Work item = Write out exactly the lines from the start of the entries through the one that contains "дальнейшего развития и", including both.

(Stored data entries)
··········
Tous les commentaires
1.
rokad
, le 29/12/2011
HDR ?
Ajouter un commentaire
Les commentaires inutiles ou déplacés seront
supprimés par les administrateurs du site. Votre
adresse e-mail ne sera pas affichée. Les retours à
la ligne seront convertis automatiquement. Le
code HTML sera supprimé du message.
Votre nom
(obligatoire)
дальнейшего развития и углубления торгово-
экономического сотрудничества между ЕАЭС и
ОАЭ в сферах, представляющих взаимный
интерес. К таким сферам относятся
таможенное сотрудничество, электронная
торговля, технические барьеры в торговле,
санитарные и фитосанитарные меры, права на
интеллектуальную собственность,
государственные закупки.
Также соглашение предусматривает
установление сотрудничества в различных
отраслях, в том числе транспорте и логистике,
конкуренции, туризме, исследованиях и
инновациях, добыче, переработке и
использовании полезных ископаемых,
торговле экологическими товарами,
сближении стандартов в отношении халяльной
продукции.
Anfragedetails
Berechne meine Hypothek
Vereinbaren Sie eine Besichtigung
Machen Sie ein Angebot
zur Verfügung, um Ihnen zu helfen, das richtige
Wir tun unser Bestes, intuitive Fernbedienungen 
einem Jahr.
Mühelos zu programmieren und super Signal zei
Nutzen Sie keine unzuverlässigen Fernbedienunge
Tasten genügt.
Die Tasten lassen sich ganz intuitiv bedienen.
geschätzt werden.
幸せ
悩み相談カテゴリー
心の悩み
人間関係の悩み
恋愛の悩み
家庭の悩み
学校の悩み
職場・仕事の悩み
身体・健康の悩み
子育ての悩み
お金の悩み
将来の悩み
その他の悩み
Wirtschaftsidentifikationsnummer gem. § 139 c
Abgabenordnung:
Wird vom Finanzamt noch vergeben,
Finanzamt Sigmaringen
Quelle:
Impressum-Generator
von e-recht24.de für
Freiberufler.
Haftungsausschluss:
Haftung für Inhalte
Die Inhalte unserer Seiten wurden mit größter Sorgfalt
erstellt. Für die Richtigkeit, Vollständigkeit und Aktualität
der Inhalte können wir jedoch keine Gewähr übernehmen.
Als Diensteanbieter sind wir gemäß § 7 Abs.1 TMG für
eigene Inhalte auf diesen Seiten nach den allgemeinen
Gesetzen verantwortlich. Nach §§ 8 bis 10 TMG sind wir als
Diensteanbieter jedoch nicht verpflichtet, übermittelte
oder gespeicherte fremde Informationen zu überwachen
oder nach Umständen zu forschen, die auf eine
··········
Worked solution =
Tous les commentaires
1.
rokad
, le 29/12/2011
HDR ?
Ajouter un commentaire
Les commentaires inutiles ou déplacés seront
supprimés par les administrateurs du site. Votre
adresse e-mail ne sera pas affichée. Les retours à
la ligne seront convertis automatiquement. Le
code HTML sera supprimé du message.
Votre nom
(obligatoire)
дальнейшего развития и углубления торгово-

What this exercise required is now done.